The scientific case for shared infrastructure

Twin, adoption, and extended-family cohorts have delivered decades of insight into genetic and environmental influences on human behavior, health, development, and social outcomes. Yet these datasets remain scattered across institutions, governed independently, difficult for outside researchers to access, and often measured using different instruments.

Many of the most important questions in behavioral and biomedical science require scale, family structure, longitudinal measurement, and genomic data together — conditions that individual cohorts and conventional population biobanks typically cannot meet alone. Shared infrastructure can substantially increase the scientific return on decades of cohort investment.

Genome-wide studies of unrelated individuals have transformed genetic discovery, but they cannot fully distinguish effects operating within individuals from effects that arise through families and broader social contexts. People are not independent units: their genetics, environments, and outcomes are intertwined across generations. Twin, adoption, sibling, spouse, parent-offspring, and extended-family designs — especially when combined with measured genomic data — make it possible to separate direct genetic effects from family-mediated genetic effects, shared environmental transmission, assortative mating, and gene-environment correlation. The goal of the ETAF Data Commons is not simply to aggregate more data, but to build the infrastructure that makes cumulative, rigorous, family-based genetically informed research possible at global scale.

Lowers barriers to entry

Shared infrastructure makes it easier for researchers to access genetically informative data without navigating separate access processes, data agreements, and analysis environments for every contributing cohort.

Harmonizes phenotypes

Phenotype harmonization will be pursued where scientifically appropriate, and cohort-specific measures will be preserved when harmonization would obscure meaningful differences or reduce scientific value.
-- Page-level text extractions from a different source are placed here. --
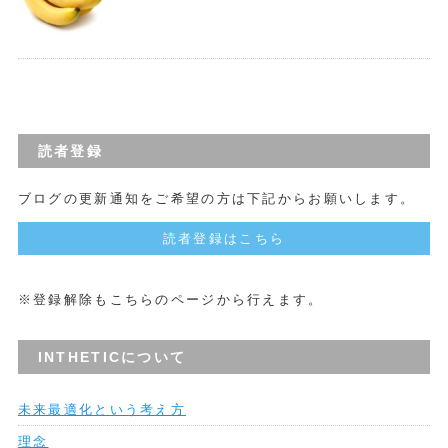
読者登録
ブログの更新通知をご希望の方は下記からお願いします。
読者登録はこちら
※登録解除もこちらのページから行えます。
INTHETICについて
未来最適化という考え方
理念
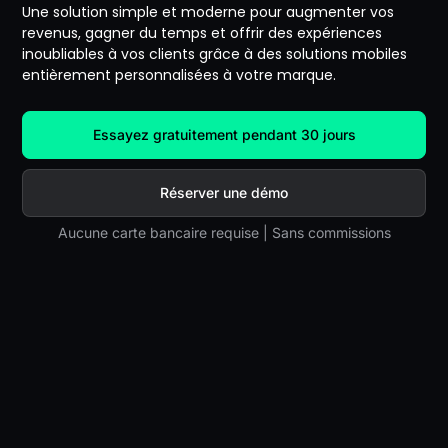
Une solution simple et moderne pour augmenter vos
revenus, gagner du temps et offrir des expériences
inoubliables à vos clients grâce à des solutions mobiles
entièrement personnalisées à votre marque.
Essayez gratuitement pendant 30 jours
Réserver une démo
Aucune carte bancaire requise | Sans commissions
Increases power and supports replication

Combining independently collected cohorts increases statistical power and enables systematic replication — two conditions essential for producing findings that are credible, robust, and cumulative.

Supports new family-based genomic methods

Modern methods — within-family GWAS, interpersonal genetic effects models, extended pedigree analyses — require large samples of families with genomic data that no single cohort can currently provide.

A secure, integrated research resource

The ETAF Data Commons is intended to provide shared computational and governance infrastructure for integrating family-based cohorts in a secure, controlled-access environment. All elements described below are in development; nothing has been finalized or deployed.

Contributing Cohorts

Twin, adoption, extended family, and related genetically informative studies worldwide

Intake & Metadata

Study documentation, family-structure metadata, and consent constraint mapping

Phenotype Harmonization

Cross-cohort harmonization where appropriate; cohort-specific measures preserved

Genomic Processing

QC, imputation, and integration of genomic data where available; DNA pathways explored

Secure Cloud Platform

Controlled-access analysis environment; no broad individual-level data download

Planned

Approved Researchers & Discovery

Qualified investigators with approved projects conduct analyses and generate new knowledge

All stages are under development. Future access will be project-based, governed by data-use agreements, and subject to cohort-specific consent constraints. Individual-level data will not be broadly downloadable.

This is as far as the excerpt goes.